ÔNIBUS PARA A EUROPA E PARA OS ESTADOS UNIDOS

Publicado no Livro do autor, de título "Hacasos", edição 2016

Centro de São Paulo, janeirão pra lá de quente. Passava das quatro horas da tarde, numa cidade abafada, abafada como é a vida nesta metrópole, como é o seu trânsito, como é a sua sofrida gente. Um calor insuportável de fazer inveja ao capeta. Há mais de meia hora, depois de uma reunião cansativa, estava eu postado à espera do ônibus para voltar ao escritório. Desconforto total. Em tempo, é sabido que esta urbe caótica pouco oferece em termos de transporte público.

Como já não bastasse o tamanho do calor, a fila indiana teimava em aumentar. Ao lado, na calçada invadida, camelôs bloqueavam a passagem e, numa gritaria desenfreada, ofereciam os mais variados produtos, cada qual com uma mensagem peculiar, - olha o abecê e a tabuada, é o abeceeê e a tabuada; - nova lei do inquilinato é a nova lei do inquilinato.
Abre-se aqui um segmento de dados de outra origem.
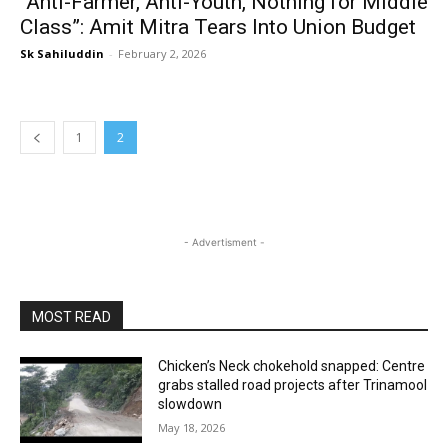
“Anti-Farmer, Anti-Youth, Nothing for Middle
Class”: Amit Mitra Tears Into Union Budget
Sk Sahiluddin
-
February 2, 2026
1
2
- Advertisment -
MOST READ
Chicken’s Neck chokehold snapped: Centre
grabs stalled road projects after Trinamool
slowdown
May 18, 2026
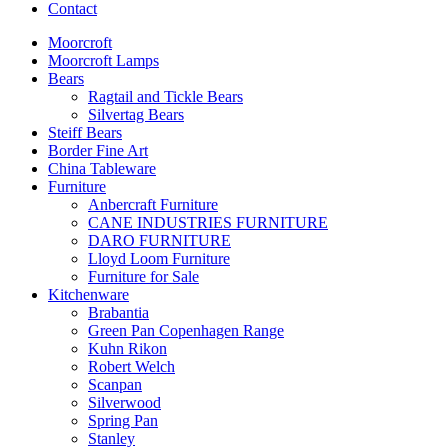
Contact
Moorcroft
Moorcroft Lamps
Bears
Ragtail and Tickle Bears
Silvertag Bears
Steiff Bears
Border Fine Art
China Tableware
Furniture
Anbercraft Furniture
CANE INDUSTRIES FURNITURE
DARO FURNITURE
Lloyd Loom Furniture
Furniture for Sale
Kitchenware
Brabantia
Green Pan Copenhagen Range
Kuhn Rikon
Robert Welch
Scanpan
Silverwood
Spring Pan
Stanley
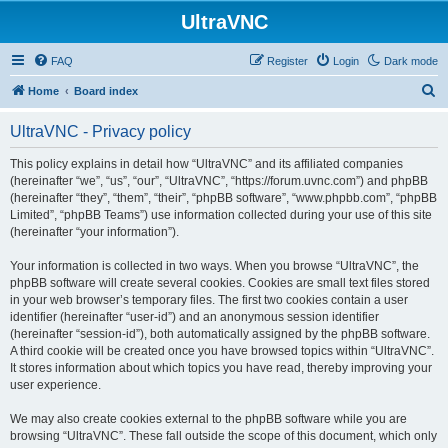
UltraVNC
FAQ
Register
Login
Dark mode
S
Home
Board index
e
UltraVNC - Privacy policy
a
r
This policy explains in detail how “UltraVNC” and its affiliated companies
(hereinafter “we”, “us”, “our”, “UltraVNC”, “https://forum.uvnc.com”) and phpBB
c
(hereinafter “they”, “them”, “their”, “phpBB software”, “www.phpbb.com”, “phpBB
h
Limited”, “phpBB Teams”) use information collected during your use of this site
(hereinafter “your information”).
Your information is collected in two ways. When you browse “UltraVNC”, the
phpBB software will create several cookies. Cookies are small text files stored
in your web browser’s temporary files. The first two cookies contain a user
identifier (hereinafter “user-id”) and an anonymous session identifier
(hereinafter “session-id”), both automatically assigned by the phpBB software.
A third cookie will be created once you have browsed topics within “UltraVNC”.
It stores information about which topics you have read, thereby improving your
user experience.
We may also create cookies external to the phpBB software while you are
browsing “UltraVNC”. These fall outside the scope of this document, which only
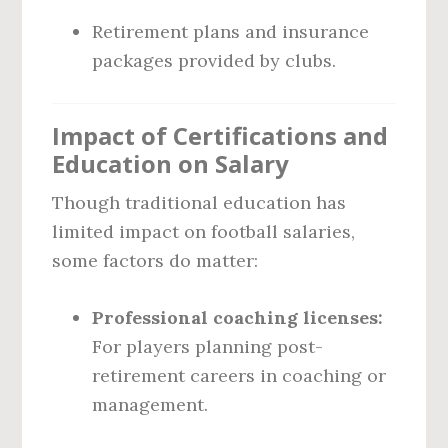
Retirement plans and insurance
packages provided by clubs.
Impact of Certifications and
Education on Salary
Though traditional education has
limited impact on football salaries,
some factors do matter:
Professional coaching licenses:
For players planning post-
retirement careers in coaching or
management.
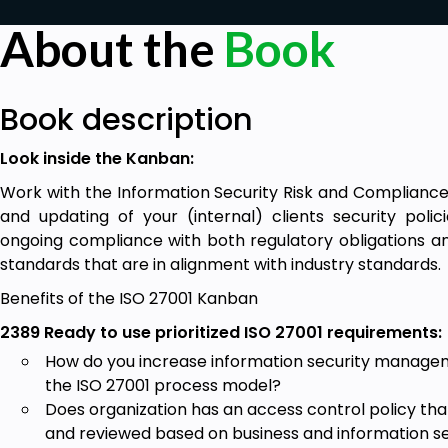
About the
Book
Book description
Look inside the Kanban:
Work with the Information Security Risk and Complian
and updating of your (internal) clients security pol
ongoing compliance with both regulatory obligations an
standards that are in alignment with industry standards
Benefits of the ISO 27001 Kanban
2389 Ready to use prioritized ISO 27001 requirements:
How do you increase information security managem
the ISO 27001 process model?
Does organization has an access control policy th
and reviewed based on business and information s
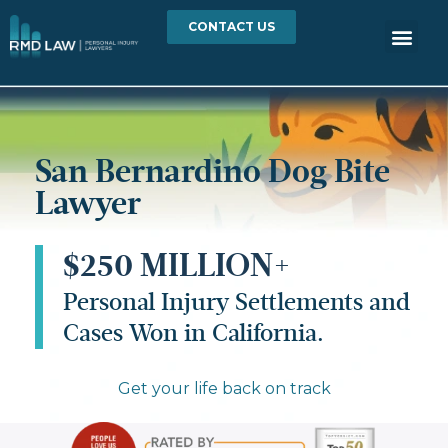
CONTACT US
San Bernardino Dog Bite
Lawyer
$250 MILLION+
Personal Injury Settlements and
Cases Won in California.
Get your life back on track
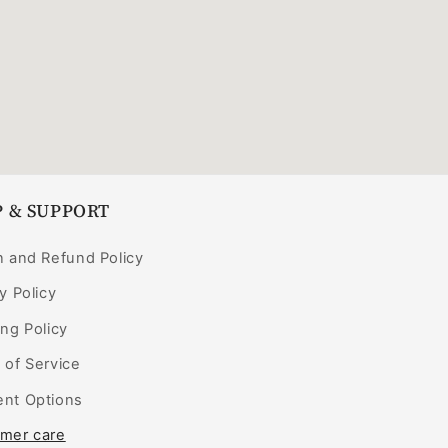
 & SUPPORT
n and Refund Policy
y Policy
ng Policy
 of Service
nt Options
mer care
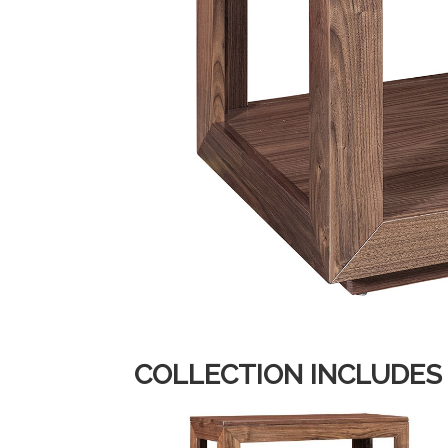
COLLECTION INCLUDES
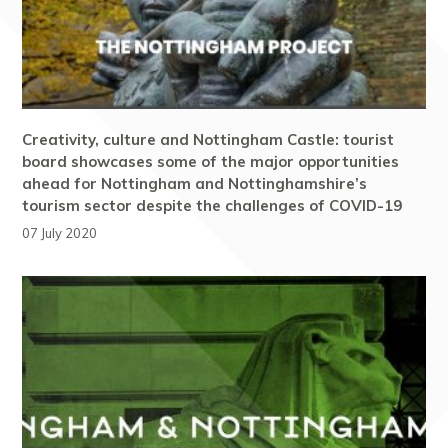
Creativity, culture and Nottingham Castle: tourist
board showcases some of the major opportunities
ahead for Nottingham and Nottinghamshire’s
tourism sector despite the challenges of COVID-19
07 July 2020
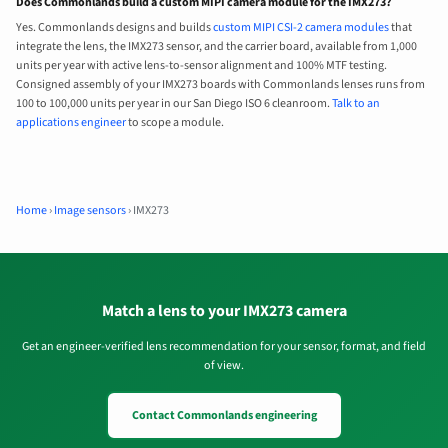
Does Commonlands build a custom MIPI camera module for the IMX273?
Yes. Commonlands designs and builds
custom MIPI CSI-2 camera modules
that
integrate the lens, the IMX273 sensor, and the carrier board, available from 1,000
units per year with active lens-to-sensor alignment and 100% MTF testing.
Consigned assembly of your IMX273 boards with Commonlands lenses runs from
100 to 100,000 units per year in our San Diego ISO 6 cleanroom.
Talk to an
applications engineer
to scope a module.
Home
›
Image sensors
›
IMX273
Match a lens to your IMX273 camera
Get an engineer-verified lens recommendation for your sensor, format, and field
of view.
Contact Commonlands engineering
Ainda, o bilheteiro em sua cadeira de rodas com o bordão - borboleta treze pra hoje, borboleta treze pra hoje, emendava uma sonora e quase incompreensível frase - vacagaloporco, vacagaloporco e ainda: vai dar veado, vai dar veado... Completado pelo hoje é seu dia de dia de sorte, como se os demais fossem de azar.

À minha frente um senhor calvo e barrigudo dentro de um terno azulão muito surrado e bem menor que o seu cadáver levava em uma das mãos uma maleta antiga, destas do tipo 007 castigada pelo tempo, enquanto que com a outra mão, digo, com o indicador desta, não parava de cutucar o nariz descontraidamente, levando o dedo até o cérebro, numa satisfação invejável, pouco se importando com a platéia. Atrás, uma simpática senhorinha toda elegante e tagarela não se cansava de falar da vida, dos filhos e dos netos, do marido que Deus levou e coisa e tal, sem parar de reclamar da demora do ônibus e do tempo perdido esperando este que vinha lá do bairro de Pinheiros, cortando todos os Jardins para finalmente chegar ao destino.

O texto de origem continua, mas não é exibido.